Dia menjelaskan, di daerah-daerah yang bukan penghasil beras, daging sayuran, dan sebagainya kemungkinan akan ada kendala yang dihadapi. Oleh karena itu, Yogi menekankan, pemerintah juga harus memikirkan bagaimana rantai pasoknya. Di samping itu, pemerintah juga perlu menyosialisasikan budaya makan yang baik kepada masyarakat. Dengan demikian, makanan yang diberikan dapat diterima dengan baik oleh pemerima manfaat program MBG.
Sebagai program Pemerintah yang paling ambisius, program makan bergizi gratis dirancang untuk mengatasi masalah stunting dan meningkatkan gizi masyarakat.
Namun, pelaksanaannya pada awal Januari 2025, yang mendahului kebiasaan program pemerintah lain yang biasanya dimulai Februari-Maret, menimbulkan pertanyaan tentang sumber dana yang digunakan untuk menjalankan program ini.

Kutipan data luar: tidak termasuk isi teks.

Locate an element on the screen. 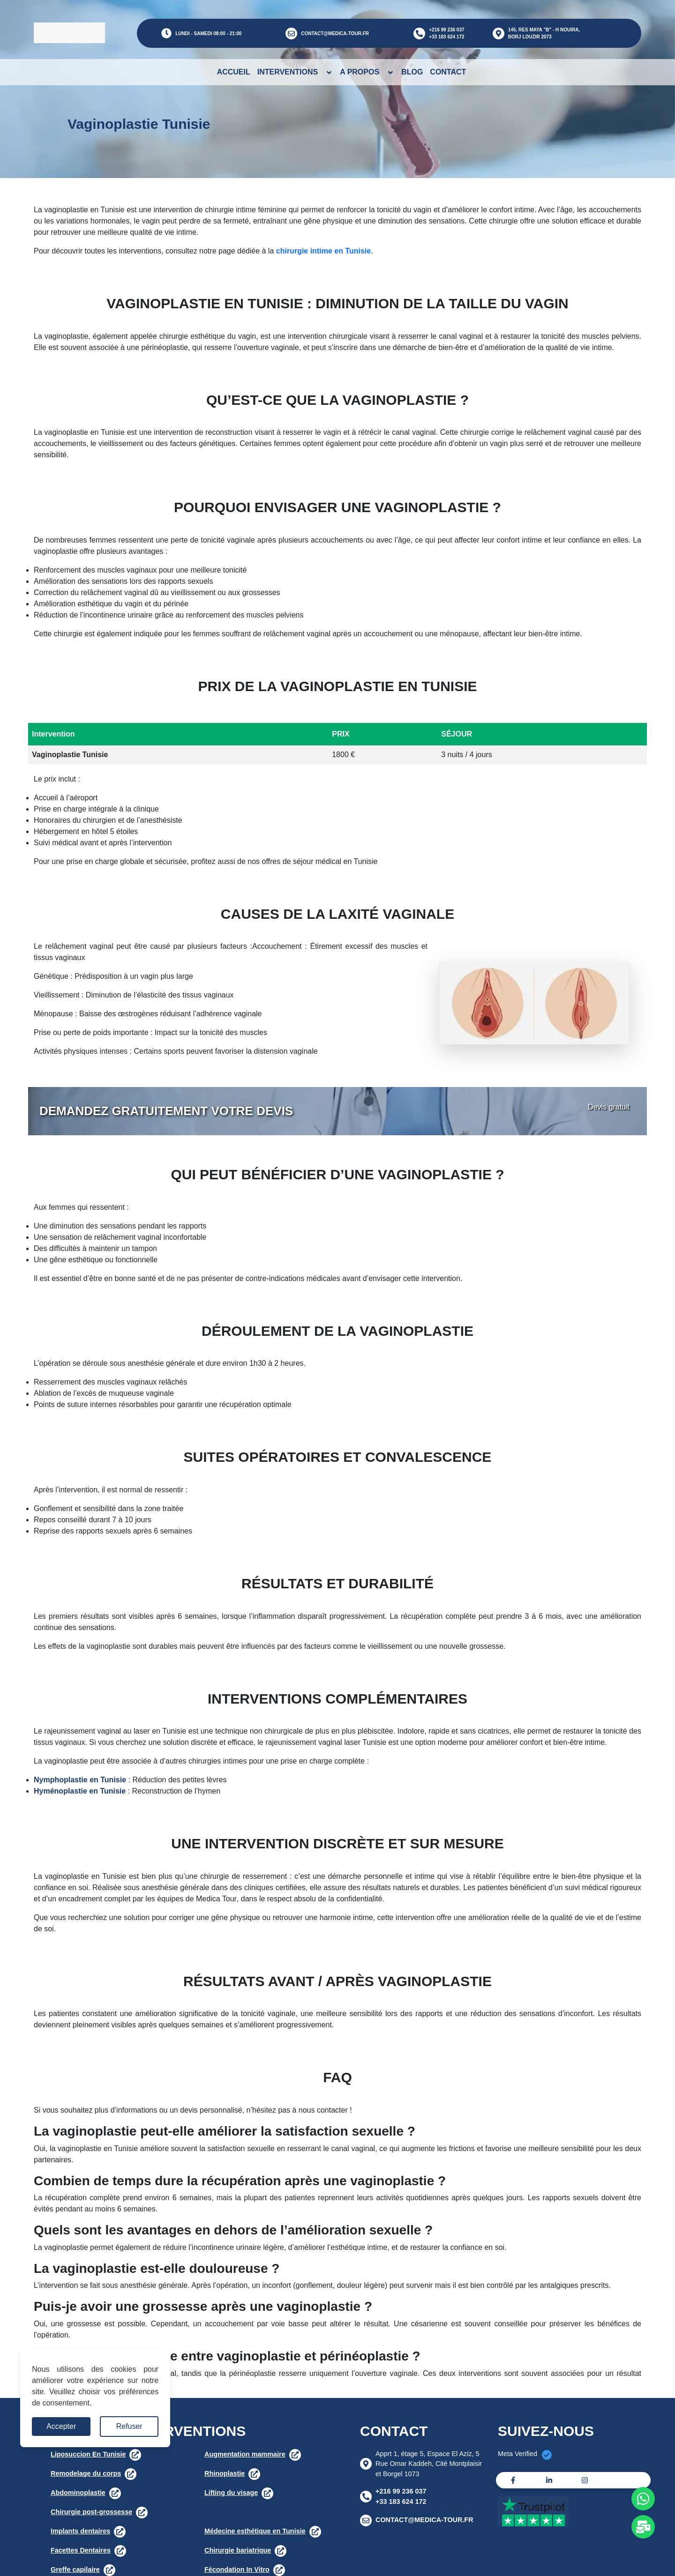  Accepter is located at coordinates (61, 2426).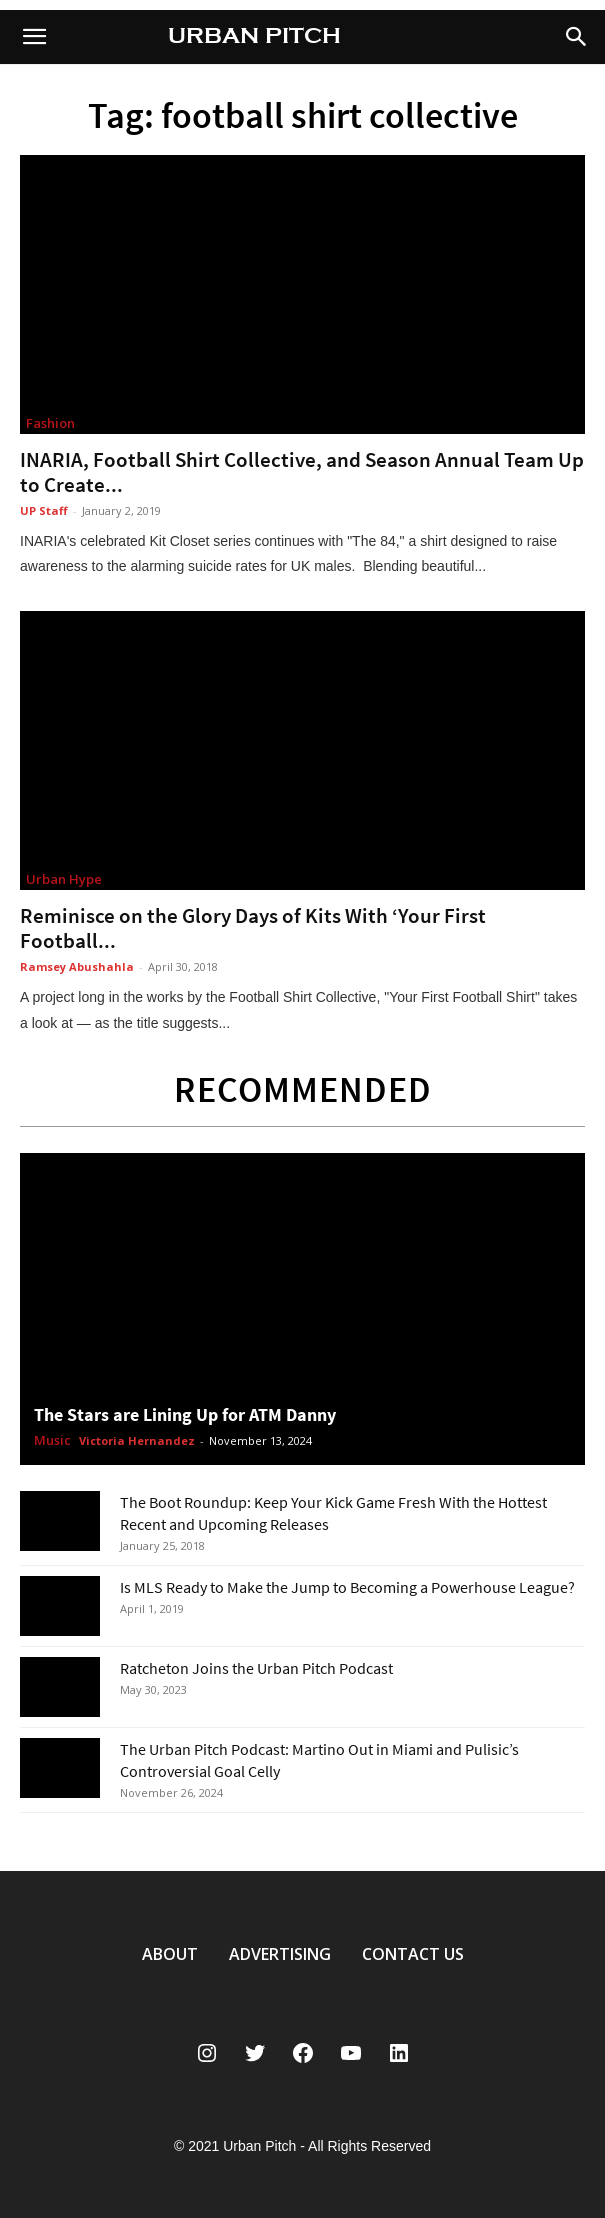  Describe the element at coordinates (77, 966) in the screenshot. I see `Ramsey Abushahla` at that location.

Menurut keterangan Ekonom sekaligus Pakar Kebijakan Publik Universitas Pembangunan Nasional Veteran Jakarta, Achmad Nur Hidayat, dengan berbagai elemen yang melibatkan militer, logistik, dan lokasi, muncul pertanyaan mengenai apakah program ini cukup transparan dan sesuai dengan prinsip akuntabilitas yang diharapkan masyarakat.
Menurutnya, Peran Kodim dan tentara dalam program ini juga menimbulkan kritik, karena tupoksi utama mereka adalah pertahanan dan keamanan, bukan penyediaan makanan bergizi. Apakah keterlibatan militer dalam pengelolaan dapur SPPG menunjukkan upaya kodimisasi dalam program ini. Selain itu, Achmad juga menyoroti peran kementerian lain seperti kementerian Sosial, Badan Pangan Nasional, dan kementerian terkait lainnya dalam pelaksanaan program MBG ini.
Dirinya mengungkapkan, peran para Kementerian tampak kurang menonjol dalam pelaksanaan MBG. Padahal, mereka memiliki keahlian teknis dan infrastruktur yang lebih relevan untuk memastikan keberhasilan program. Pihaknya mengtakan, ketidakseimbangan tersebut memunculkan pertanyaan tentang koordinasi antarlembaga pemerintah dan apakah pengalihan tanggung jawab ke militer merupakan langkah yang tepat.
Salah satu masalah utama dalam implementasi program ini adalah distribusi lokasi dapur Satuan Pelayanan Pemenuhan Gizi (SPPG) yang tidak merata. Menurutnya, ketimpangan ini dapat menyebabkan ketidakadilan akses bagi masyarakat di daerah dengan infrastruktur yang kurang berkembang. Jawa Barat, misalnya, memiliki 58 lokasi, sementara beberapa provinsi lain seperti Bali, Gorontalo, Kalimantan Timur, dan Kalimantan Utara masing-masing hanya memiliki satu Lokasi.
Kesenjangan distribusi tersebut juga mengindikasikan bahwa pemerintah mungkin kurang mempertimbangkan kebutuhan gizi di setiap daerah secara spesifik.